漸く妾らの前に現れたのじゃ。あやつが本当に約束を果たすというのなら、妾らの望みぐらい簡単に叶えてくれる筈じゃ。だからのう、心配しなくて大丈夫じゃよ」
暗闇の中に響く声。その声に導かれるように少女はそっと目を閉じる。
5
デパートの外にでて人気のないところまで来て少女、亜梨吹は壁にもたれ掛かった。
げほげほと激しい咳が亜梨吹からでる。
ずるずると足の力が抜けていくのに合わせ、身体が下がっていく。息が荒い。両腕を胸の前でくろすさせて自分を抱きしめるような格好をする。腕に立てた爪が皮膚をも食い破ろうとしていた。強く噛みしめた唇から血が流れていく。

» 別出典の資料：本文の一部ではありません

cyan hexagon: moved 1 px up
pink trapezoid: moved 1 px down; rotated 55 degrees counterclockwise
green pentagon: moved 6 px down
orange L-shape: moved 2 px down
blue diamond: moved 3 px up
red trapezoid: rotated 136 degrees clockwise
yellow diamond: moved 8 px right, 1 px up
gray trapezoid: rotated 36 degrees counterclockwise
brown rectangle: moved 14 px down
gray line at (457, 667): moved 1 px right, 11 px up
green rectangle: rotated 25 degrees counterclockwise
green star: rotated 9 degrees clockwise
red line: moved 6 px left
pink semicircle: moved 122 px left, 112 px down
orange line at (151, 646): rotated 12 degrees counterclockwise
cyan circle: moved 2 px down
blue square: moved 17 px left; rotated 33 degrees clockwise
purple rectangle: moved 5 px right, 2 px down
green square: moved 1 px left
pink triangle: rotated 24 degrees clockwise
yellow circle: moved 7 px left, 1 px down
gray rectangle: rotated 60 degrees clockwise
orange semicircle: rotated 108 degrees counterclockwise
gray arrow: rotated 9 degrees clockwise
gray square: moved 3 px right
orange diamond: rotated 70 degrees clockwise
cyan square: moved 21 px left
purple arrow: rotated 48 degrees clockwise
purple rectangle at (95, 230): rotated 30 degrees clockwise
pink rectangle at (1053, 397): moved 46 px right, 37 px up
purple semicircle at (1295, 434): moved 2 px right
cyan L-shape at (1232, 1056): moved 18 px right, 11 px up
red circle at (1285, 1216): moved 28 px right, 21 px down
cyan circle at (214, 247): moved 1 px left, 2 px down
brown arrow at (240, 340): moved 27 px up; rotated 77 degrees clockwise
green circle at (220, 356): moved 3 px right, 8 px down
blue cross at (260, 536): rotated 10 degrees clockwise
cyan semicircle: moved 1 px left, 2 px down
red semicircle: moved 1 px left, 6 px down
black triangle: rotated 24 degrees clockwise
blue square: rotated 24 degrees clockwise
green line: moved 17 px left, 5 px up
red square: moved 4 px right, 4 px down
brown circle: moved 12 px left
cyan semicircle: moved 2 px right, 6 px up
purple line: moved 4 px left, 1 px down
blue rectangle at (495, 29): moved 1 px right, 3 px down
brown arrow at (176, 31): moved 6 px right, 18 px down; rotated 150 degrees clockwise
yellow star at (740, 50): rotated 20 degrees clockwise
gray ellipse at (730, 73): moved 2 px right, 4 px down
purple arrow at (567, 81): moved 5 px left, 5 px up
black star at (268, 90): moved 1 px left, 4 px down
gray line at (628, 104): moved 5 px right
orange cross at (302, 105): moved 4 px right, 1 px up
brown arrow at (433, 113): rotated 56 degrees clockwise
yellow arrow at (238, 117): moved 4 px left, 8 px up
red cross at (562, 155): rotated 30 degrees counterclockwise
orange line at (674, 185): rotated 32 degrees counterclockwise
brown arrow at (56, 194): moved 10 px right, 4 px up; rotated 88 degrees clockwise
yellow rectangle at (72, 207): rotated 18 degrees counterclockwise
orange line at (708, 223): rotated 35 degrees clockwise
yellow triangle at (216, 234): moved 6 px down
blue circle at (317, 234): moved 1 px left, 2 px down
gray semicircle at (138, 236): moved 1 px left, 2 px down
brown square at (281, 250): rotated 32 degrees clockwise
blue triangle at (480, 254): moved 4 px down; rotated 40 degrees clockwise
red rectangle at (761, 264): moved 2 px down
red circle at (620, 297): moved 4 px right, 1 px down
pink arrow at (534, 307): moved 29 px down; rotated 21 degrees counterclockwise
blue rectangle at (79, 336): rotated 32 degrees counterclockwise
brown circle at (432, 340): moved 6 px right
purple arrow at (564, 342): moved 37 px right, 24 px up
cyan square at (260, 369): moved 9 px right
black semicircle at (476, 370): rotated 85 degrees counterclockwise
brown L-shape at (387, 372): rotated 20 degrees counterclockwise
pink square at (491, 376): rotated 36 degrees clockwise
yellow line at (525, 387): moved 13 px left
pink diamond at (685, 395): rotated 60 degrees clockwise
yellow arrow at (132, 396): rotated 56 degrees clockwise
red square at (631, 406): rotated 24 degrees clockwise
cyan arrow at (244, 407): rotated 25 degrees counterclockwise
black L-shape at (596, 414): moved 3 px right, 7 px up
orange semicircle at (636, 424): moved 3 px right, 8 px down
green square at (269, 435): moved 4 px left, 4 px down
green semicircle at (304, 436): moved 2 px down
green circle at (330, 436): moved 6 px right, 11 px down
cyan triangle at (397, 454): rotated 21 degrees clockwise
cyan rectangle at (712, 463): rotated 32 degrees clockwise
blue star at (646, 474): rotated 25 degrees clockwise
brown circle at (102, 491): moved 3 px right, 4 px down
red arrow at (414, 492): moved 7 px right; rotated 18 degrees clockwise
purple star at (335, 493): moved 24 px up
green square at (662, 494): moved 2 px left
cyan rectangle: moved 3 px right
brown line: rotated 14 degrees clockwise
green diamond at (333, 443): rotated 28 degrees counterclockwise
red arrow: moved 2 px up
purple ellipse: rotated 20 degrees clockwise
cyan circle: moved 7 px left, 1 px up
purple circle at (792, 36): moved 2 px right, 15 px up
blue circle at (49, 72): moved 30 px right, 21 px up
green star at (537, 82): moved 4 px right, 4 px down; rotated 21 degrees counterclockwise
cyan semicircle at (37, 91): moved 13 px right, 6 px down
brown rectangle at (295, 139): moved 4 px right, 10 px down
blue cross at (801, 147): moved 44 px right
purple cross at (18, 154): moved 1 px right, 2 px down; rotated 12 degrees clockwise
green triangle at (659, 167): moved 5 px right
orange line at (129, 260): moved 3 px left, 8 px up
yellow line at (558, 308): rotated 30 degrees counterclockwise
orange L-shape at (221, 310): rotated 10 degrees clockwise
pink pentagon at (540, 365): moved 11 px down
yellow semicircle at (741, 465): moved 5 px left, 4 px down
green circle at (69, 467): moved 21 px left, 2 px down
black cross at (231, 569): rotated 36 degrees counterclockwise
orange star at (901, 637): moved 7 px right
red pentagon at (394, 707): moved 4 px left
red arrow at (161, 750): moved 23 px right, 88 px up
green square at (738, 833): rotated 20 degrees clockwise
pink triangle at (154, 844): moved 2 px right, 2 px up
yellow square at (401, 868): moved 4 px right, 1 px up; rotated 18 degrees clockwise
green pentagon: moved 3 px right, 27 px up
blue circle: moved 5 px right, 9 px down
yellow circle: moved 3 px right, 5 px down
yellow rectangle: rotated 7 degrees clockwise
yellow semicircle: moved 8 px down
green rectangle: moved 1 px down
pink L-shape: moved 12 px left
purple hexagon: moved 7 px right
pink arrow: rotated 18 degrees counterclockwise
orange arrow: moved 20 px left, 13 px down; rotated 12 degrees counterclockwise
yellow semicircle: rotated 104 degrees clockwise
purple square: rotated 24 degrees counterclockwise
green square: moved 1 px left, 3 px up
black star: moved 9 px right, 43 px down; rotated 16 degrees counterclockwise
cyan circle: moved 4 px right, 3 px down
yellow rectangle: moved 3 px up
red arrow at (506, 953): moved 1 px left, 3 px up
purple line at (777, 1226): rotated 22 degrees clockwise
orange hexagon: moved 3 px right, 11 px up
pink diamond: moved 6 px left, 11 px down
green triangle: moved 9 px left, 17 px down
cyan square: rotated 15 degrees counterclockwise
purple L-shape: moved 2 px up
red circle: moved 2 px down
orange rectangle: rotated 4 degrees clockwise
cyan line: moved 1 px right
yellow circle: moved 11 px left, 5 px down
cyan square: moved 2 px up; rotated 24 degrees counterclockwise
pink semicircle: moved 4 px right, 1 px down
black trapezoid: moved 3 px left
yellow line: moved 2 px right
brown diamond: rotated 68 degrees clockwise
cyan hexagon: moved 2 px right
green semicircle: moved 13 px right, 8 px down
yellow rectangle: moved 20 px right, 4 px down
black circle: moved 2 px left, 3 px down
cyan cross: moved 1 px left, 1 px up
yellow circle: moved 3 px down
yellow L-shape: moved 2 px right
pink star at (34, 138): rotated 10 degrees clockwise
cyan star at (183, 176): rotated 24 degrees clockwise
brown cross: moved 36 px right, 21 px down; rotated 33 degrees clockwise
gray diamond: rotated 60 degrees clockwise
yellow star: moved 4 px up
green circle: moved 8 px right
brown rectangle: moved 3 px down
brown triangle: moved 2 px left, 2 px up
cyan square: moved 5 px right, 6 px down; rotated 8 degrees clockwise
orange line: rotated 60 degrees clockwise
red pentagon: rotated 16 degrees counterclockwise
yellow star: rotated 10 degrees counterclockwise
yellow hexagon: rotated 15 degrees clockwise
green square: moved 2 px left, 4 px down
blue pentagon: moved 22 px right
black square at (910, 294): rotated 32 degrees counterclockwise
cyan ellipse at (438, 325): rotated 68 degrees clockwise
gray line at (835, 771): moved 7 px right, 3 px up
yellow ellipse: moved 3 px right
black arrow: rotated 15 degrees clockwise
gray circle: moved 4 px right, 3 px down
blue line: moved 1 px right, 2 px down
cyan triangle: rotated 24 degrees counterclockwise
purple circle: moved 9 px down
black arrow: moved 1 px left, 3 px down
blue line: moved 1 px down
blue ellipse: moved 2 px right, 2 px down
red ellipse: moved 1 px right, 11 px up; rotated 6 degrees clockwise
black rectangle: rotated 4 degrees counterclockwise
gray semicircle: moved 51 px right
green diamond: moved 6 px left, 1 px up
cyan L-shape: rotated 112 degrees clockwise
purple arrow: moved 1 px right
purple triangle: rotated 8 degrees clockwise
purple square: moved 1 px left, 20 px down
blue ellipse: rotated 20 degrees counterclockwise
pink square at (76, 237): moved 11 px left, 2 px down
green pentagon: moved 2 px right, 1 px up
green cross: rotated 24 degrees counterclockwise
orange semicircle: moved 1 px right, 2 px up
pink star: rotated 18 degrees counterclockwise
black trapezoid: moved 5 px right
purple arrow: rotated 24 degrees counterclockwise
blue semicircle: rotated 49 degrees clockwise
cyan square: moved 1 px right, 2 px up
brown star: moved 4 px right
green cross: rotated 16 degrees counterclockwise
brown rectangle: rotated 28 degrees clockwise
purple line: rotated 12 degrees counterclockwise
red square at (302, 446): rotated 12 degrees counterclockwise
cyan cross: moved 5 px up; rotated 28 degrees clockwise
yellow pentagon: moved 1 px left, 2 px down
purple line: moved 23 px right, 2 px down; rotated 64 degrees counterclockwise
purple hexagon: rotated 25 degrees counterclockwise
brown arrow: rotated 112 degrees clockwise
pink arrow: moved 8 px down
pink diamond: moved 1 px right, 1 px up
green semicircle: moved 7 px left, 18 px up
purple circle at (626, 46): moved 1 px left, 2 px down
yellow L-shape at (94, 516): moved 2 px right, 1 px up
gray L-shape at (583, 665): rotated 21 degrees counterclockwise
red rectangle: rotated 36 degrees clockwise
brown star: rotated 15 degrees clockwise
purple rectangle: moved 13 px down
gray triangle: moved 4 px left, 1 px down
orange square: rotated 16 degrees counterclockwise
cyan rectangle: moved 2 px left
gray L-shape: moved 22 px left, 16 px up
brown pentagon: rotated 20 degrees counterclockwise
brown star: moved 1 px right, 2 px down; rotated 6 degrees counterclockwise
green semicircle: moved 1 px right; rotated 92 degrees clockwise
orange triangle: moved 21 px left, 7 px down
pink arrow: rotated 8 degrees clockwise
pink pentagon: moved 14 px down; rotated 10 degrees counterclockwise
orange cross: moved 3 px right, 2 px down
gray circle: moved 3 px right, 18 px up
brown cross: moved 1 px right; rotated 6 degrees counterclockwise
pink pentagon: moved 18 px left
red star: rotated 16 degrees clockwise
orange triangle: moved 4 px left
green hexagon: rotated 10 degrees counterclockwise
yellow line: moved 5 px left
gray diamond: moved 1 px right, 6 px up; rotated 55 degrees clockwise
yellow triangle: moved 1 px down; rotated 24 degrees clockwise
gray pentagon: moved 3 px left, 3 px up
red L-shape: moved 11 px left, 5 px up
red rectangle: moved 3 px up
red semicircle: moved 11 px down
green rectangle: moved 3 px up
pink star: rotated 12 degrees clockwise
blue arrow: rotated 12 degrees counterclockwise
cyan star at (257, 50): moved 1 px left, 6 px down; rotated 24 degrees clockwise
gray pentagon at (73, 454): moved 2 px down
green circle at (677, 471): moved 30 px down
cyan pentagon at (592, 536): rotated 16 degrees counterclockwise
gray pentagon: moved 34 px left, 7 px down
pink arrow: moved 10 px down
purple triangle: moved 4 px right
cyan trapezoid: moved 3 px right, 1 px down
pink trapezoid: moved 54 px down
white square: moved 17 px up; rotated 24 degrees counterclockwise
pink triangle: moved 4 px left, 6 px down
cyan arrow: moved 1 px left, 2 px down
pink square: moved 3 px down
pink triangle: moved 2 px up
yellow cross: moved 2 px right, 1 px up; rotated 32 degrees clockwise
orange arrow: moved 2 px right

痛みに耐えるように悶えながら、少女の瞳が普通の茶色から徐々に赤に変わり始めた。
そして、その容姿までもが変形していく。
肩までの短かった髪が徐々に長くなり、茶色が金色に変わる。背が小さくなっていき小学生ぐらいにまでなる。いつの間にか服も制服ではなくなり黒のゴスロリに変わっていた。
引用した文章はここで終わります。